McKinney Texas

Finshaggy

Well-Known Member
We also have our own Airport, I really think that should be expanded as it would increase trade to and from our town, which would in turn create a wider product base for local stores (we have a crazy shopping scene, because the town square has been taken over by girls and gay dudes, which isn't a bad thing, it's really good for small businesses). And the whole thing would create more jobs because airports need people and so do stores with more products. And honestly, I don't believe that the stores in McKinney can support the population it is trying to build, because that is McKinney's number one focus and has been for years: Building houses and putting people in them. But we need more now. They did just build 3 hospitals, which is great for jobs, but an airport would just be 1,000x better. 1st, you don't have to be a brain surgeon to work at an airport. 2, the airport can take you places like dallas ft worth, cutting down commute time and overall traffic on the highways from Oklahoma to Dallas.
 

Finshaggy

Well-Known Member
I think our town should make its own reality shows and put them online.
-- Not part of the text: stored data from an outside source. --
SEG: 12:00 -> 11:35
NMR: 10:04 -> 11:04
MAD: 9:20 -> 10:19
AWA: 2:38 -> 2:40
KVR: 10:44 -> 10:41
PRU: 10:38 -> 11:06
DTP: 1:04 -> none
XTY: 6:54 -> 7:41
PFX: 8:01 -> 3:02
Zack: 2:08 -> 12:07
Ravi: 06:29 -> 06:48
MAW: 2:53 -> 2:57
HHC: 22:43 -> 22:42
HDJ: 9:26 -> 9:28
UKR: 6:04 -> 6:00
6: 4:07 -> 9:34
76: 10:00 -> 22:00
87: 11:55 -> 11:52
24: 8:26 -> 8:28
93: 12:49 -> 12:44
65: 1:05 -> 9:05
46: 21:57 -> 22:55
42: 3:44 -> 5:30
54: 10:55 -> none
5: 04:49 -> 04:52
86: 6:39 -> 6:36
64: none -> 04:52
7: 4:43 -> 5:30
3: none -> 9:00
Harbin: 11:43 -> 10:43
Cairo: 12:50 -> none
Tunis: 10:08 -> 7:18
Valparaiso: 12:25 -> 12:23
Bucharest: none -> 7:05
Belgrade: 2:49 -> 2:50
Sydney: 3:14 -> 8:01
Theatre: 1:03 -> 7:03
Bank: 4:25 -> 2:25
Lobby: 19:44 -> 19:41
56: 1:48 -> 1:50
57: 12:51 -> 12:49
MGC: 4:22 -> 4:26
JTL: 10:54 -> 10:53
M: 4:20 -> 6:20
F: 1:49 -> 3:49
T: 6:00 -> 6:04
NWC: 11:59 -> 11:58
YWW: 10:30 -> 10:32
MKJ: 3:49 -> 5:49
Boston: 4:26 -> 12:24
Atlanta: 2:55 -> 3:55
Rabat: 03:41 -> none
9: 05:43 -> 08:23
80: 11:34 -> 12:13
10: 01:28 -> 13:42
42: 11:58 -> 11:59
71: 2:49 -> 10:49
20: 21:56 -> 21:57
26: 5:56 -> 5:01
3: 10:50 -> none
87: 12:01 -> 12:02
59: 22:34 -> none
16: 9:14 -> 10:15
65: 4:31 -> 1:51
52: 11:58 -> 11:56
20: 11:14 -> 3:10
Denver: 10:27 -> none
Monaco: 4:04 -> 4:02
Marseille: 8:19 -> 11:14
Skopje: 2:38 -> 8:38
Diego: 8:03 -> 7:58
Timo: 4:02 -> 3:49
Made has come to our school, Intervention has been on the East side and Dax Flame was in 21 Jump Street and Project X, so I don't see why the parents don't encourage the kids to make videos. It seems like the kids are doing it themselves, and with pretty bad quality. That includes me, I make my videos from my iphone and don't edit shit, but that's because I don't have support and can't afford things to get better, until I put out the shitty shit and make some money to spend on it. If we had a studio, or just a group in town that had a loan or grant to make reality shows, they could start on YouTube and I don't doubt that some of them would end up on TV. There is WAY more interesting stuff going on in McKinney than the stuff they've already put on TV. I bet the Courier Gazette could afford to do it, and Newspapers are always looking for new stuff to do.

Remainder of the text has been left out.